Given a large graph, how can we summarize it with fewer nodes and edges while maintaining its key properties? As a solution, graph summarization, which aims to find a compact representation of the given graph and minimizes the reconstruction error, has received much attention, and numerous methods have been developed for it. However, most of the existing works adopt the uniform reconstruction scheme, which is based on an unrealistic assumption that edges are uniformly distributed. In this work, we propose a novel and realistic reconstruction scheme, which preserves the degree of nodes, and we develop an efficient graph summarization method called DPGS based on the Minimum Description Length principle. We theoretically show that the minimized reconstruction error of the summary graph can bound the perturbation of graph spectral information.
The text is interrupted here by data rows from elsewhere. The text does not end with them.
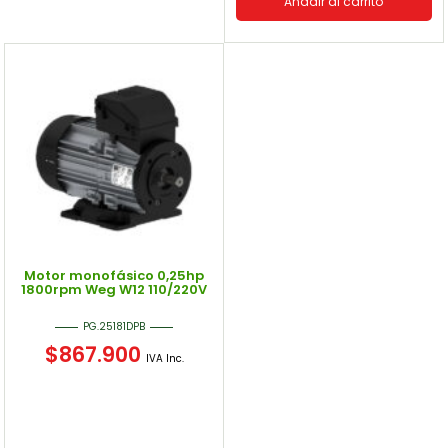
Añadir al carrito
Motor monofásico 0,25hp
1800rpm Weg W12 110/220V
PG.25181DPB
$
867.900
IVA Inc.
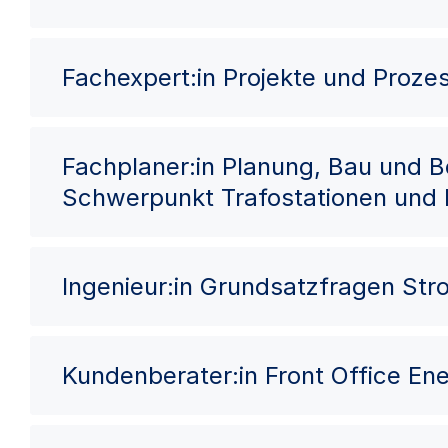
Fachexpert:in Projekte und Proze
Fachplaner:in Planung, Bau und 
Schwerpunkt Trafostationen und
Ingenieur:in Grundsatzfragen St
Kundenberater:in Front Office Ene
Extensive experiments on real-world datasets show that DPGS yields more accurate summary graphs, and we can effectively train a graph neural network (GNN) on a much smaller summary graph for original node classification.


In [13]:
# Remember to add spartan to you PATH
import spartan as st

Load example data:

In [None]:
data = st.loadTensor(path='./inputData/soc-Epinions1.tensor.gz', header=None, col_idx=[0, 1], col_types=[int, int], sep='\t')
mapper = st.DenseIntMapper()
tensor = data.toSTensor(hasvalue=False, mappers={0: mapper, 1: mapper})
N = mapper._idx
tensor.shape = (N, N)

In [None]:
print(tensor)

Convert tensor to graph:

In [None]:
graph = st.Graph(tensor)

## Run as a model 

In [None]:
model = st.DPGS(graph)

Run the algorithm and obtain the adjacency matrix of summary graph as return value:

In [None]:
adj_s = model.run(T=5)

## Run as a task

Run the algorithm and obtain the adjacency matrix of summary graph as return value:

In [None]:
task = st.Summarization.create(graph, st.SumPolicy.DPGS, 'DPGS')
adj_s = task.run(T=5)

### Experimental results

DPGS obtains shorter encoding length.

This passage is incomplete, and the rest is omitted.